The use of ak, bk, rk instead of old pak-1, pbk-1, prk-1, makes this step more optimal for next approximation
if f(prk)<eps
return k, pak,pbk, prk
end
relabel pak,pbk, prk to qak, qbk-, qrk-
endFor
Summarizing the foregoing algorithms, succinctly the iteration step in the algorithms are:
Hybrid1
[bak,bbk,brk]= Bisection(ak-1, bk-1, rk-1,f)
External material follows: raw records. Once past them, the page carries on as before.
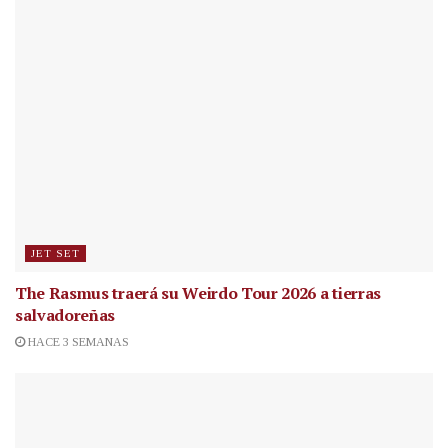
JET SET
The Rasmus traerá su Weirdo Tour 2026 a tierras
salvadoreñas
HACE 3 SEMANAS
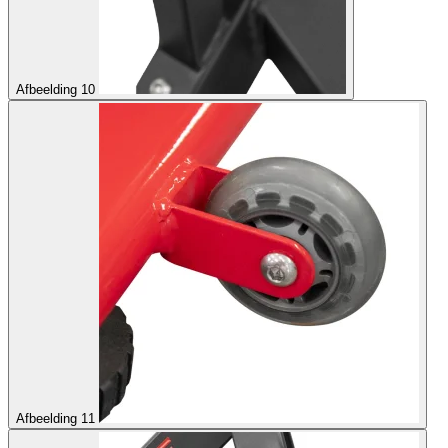
Afbeelding 10
Afbeelding 11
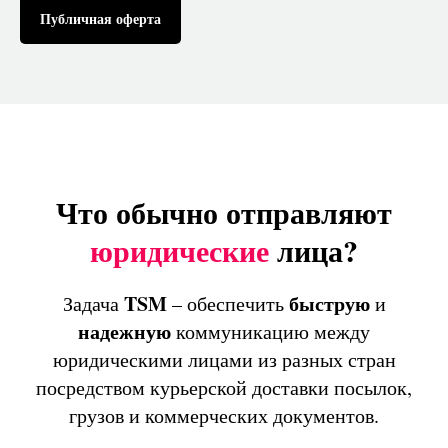
Публичная оферта
Что обычно отправляют
юридические
лица?
TSM
быструю
Задача
– обеспечить
и
надежную
коммуникацию между
юридическими лицами из разных стран
посредством курьерской доставки посылок,
грузов и коммерческих документов.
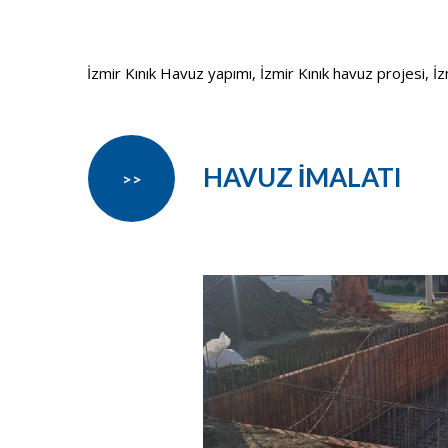
İzmir Kınık Havuz yapımı, İzmir Kınık havuz projesi, İzmi
HAVUZ İMALATI
>>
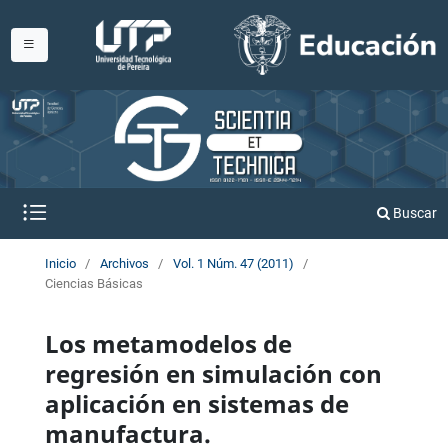
Buscar
Inicio
/
Archivos
/
Vol. 1 Núm. 47 (2011)
/
Ciencias Básicas
Los metamodelos de
regresión en simulación con
aplicación en sistemas de
manufactura.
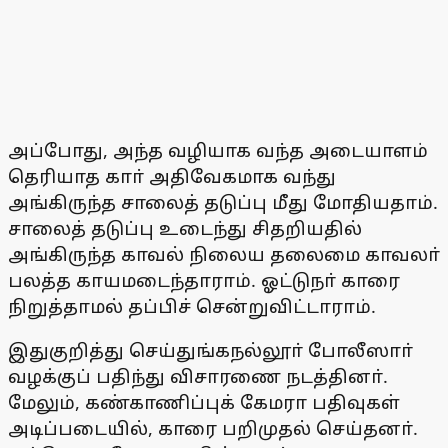
அப்போது, அந்த வழியாக வந்த அடையாளம்
தெரியாத காா் அதிவேகமாக வந்து
அங்கிருந்த சாலைத் தடுப்பு மீது மோதியதாம்.
சாலைத் தடுப்பு உடைந்து சிதறியதில்
அங்கிருந்த காவல் நிலைய தலைமை காவலா்
பலத்த காயமடைந்தாராம். ஓட்டுநா் காரை
நிறுத்தாமல் தப்பிச் சென்றுவிட்டாராம்.
இதுகுறித்து செய்துங்கநல்லூா் போலீஸாா்
வழக்குப் பதிந்து விசாரணை நடத்தினா்.
மேலும், கண்காணிப்புக் கேமரா பதிவுகள்
அடிப்படையில், காரை பறிமுதல் செய்தனா்.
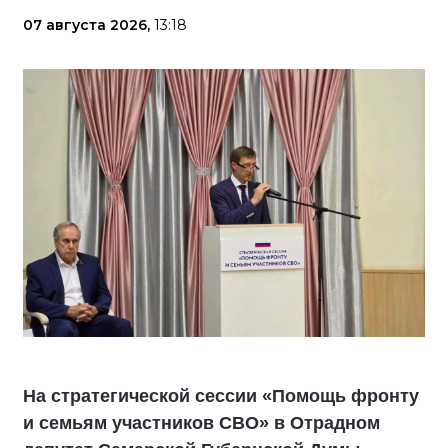
07 августа 2026,
13:18
На стратегической сессии «Помощь фронту
и семьям участников СВО» в Отрадном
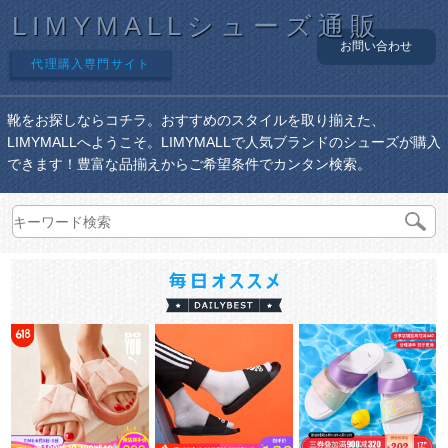
LIMYMALLシューズ通販
お問い合わせ
代理購入専門サイト
靴をお探しならコチラ。おすすめのスタイルを取り揃えた、
LIMYMALLへようこそ。LIMYMALLで人気ブランドのシューズが購入
できます！豊富な品揃えからご希望条件でカンタン検索。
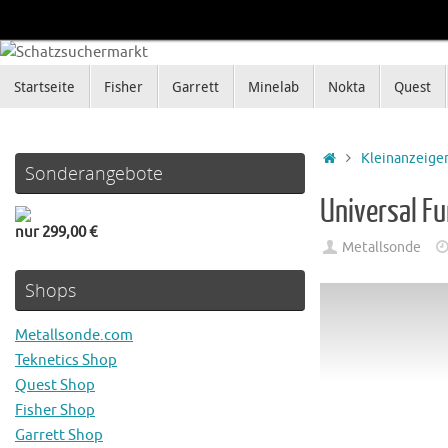
Zum
Inhalt
springen
Zum
Startseite
Fisher
Garrett
Minelab
Nokta
Quest
Inhalt
springen
Startseite
Kleinanzeige
Sonderangebote
Universal F
nur 299,00 €
Metallsonde
Shops
Metallsonde.com
Teknetics Shop
Quest Shop
Fisher Shop
Garrett Shop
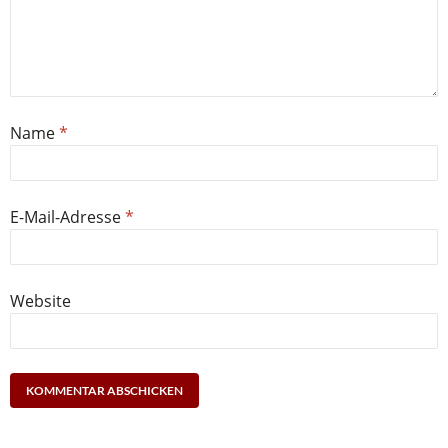
Name
*
E-Mail-Adresse
*
Website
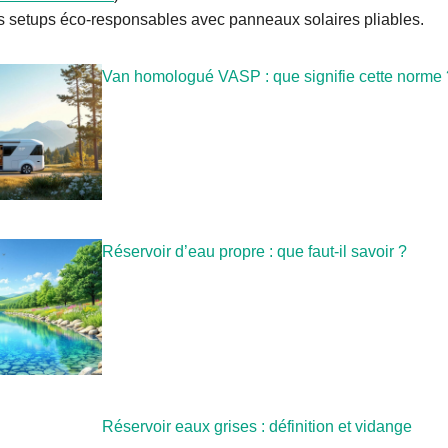
es setups éco-responsables avec panneaux solaires pliables.
Van homologué VASP : que signifie cette norme 
Réservoir d’eau propre : que faut-il savoir ?
Réservoir eaux grises : définition et vidange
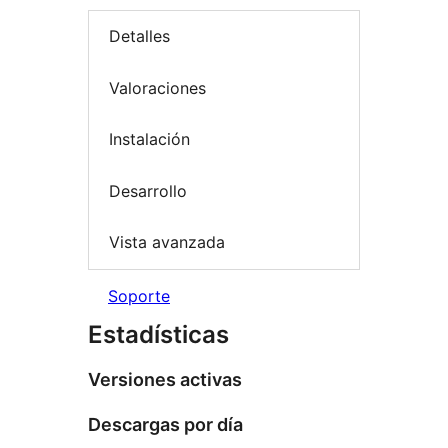
Detalles
Valoraciones
Instalación
Desarrollo
Vista avanzada
Soporte
Estadísticas
Versiones activas
Descargas por día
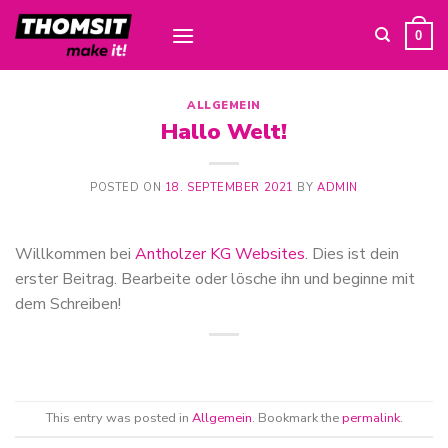
Skip
to
0
content
ALLGEMEIN
Hallo Welt!
POSTED ON
18. SEPTEMBER 2021
BY
ADMIN
Willkommen bei
Antholzer KG Websites
. Dies ist dein
erster Beitrag. Bearbeite oder lösche ihn und beginne mit
dem Schreiben!
This entry was posted in
Allgemein
. Bookmark the
permalink
.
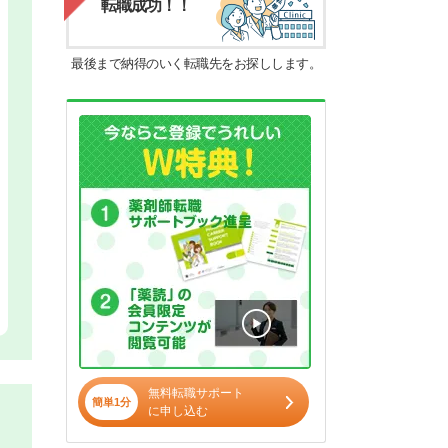
転職成功！！
最後まで納得のいく転職先をお探しします。
無料転職サポート
簡単1分
に申し込む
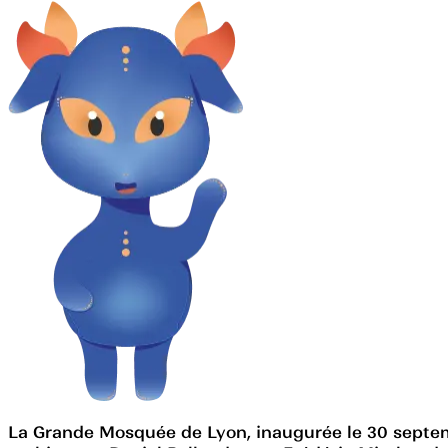
La Grande Mosquée de Lyon, inaugurée le 30 septem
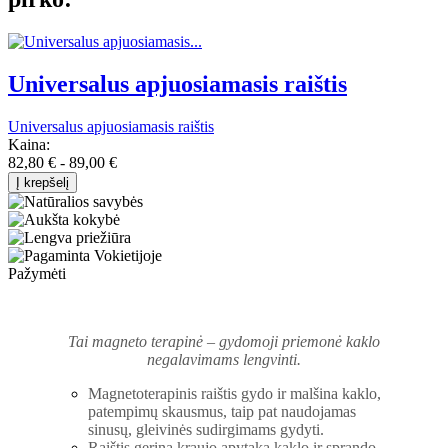
Universalus apjuosiamasis raištis
Universalus apjuosiamasis raištis
Kaina:
82,80 € - 89,00 €
Į krepšelį
Pažymėti
Tai magneto terapinė – gydomoji priemonė kaklo
negalavimams lengvinti.
Magnetoterapinis raištis gydo ir malšina kaklo,
patempimų skausmus, taip pat naudojamas
sinusų, gleivinės sudirgimams gydyti.
Raištis gerina kraujo apytaką kaklo ir sprando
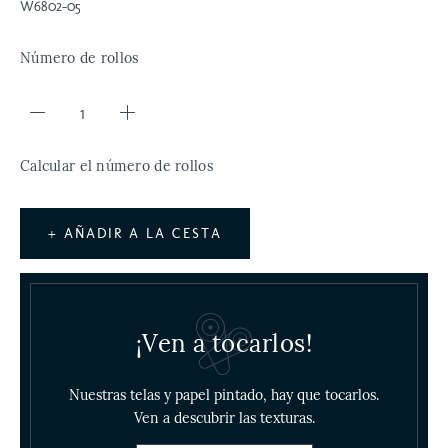
W6802-05
Número de rollos
Calcular el número de rollos
+ AÑADIR A LA CESTA
¡Ven a tocarlos!
Nuestras telas y papel pintado, hay que tocarlos.
Ven a descubrir las texturas.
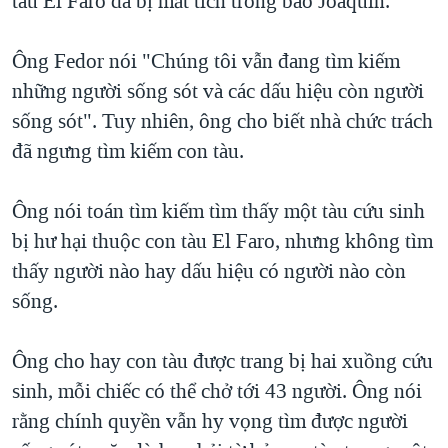
tàu El Faro đã bị mất tích trong bão Joaquin.
QUAN HỆ VIỆT MỸ
Ông Fedor nói "Chúng tôi vẫn đang tìm kiếm
những người sống sót và các dấu hiệu còn người
sống sót". Tuy nhiên, ông cho biết nhà chức trách
đã ngưng tìm kiếm con tàu.
Ông nói toán tìm kiếm tìm thấy một tàu cứu sinh
bị hư hại thuộc con tàu El Faro, nhưng không tìm
thấy người nào hay dấu hiệu có người nào còn
sống.
Ông cho hay con tàu được trang bị hai xuồng cứu
sinh, mỗi chiếc có thể chở tới 43 người. Ông nói
rằng chính quyền vẫn hy vọng tìm được người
[pak,pbk,prk]=FalsePosition(ak-1,bk-1, rk-1,f)
The results of hybridization step are:
rk is better of brk prk,
[ak,bk] is common to [bak,bbk], [pak,pbk],
rk belongs to [ak,bk]
Hybrid 2
[tak,tbk,trk]=Trisection(ak-1,bk-1, rk-1,f)
[pak,pbk,prk]=FalsePosition(ak-1,bk-1, rk-1,f)
The outcomes of hybridization are:
rk is better of trk prk,
[ak,bk] is common to [tak,tbk], [pak,pbk],
rk belongs to [ak,bk]
Hybrid3
[tak,tbk,trk]=Trisection(ak-1,bk-1, rk-1,f)
[nak,nbk,nrk]=NewtonRaphson(ak-1,bk-1, rk-1,f)
The upshot of hybridization is:
rk as better of trk nrk,
[ak,bk] is common from [bak,bbk], [pak,pbk] and nrk by analyzing { f(bak), f(bbk), f(nak),f(nbk), f(nrk})}then finding from {{ bak,bbk,pak,pbk, nrk}}.
rk belongs to [ak,bk]
Hybrid4
[a,b,r]=BTsection(ak-1,bk-1, rk-1,f)
[pak,pbk,prk]=FalsePosition(a,b,r,f)
The conclusion of hybridization is: there is no need to do any work calculation: [ak,bk] is the same interval [pak,pbk] containing rk is the same as prk, the desired root. This algorithm is optimal in the number of iterations and the accuracy in approximate root.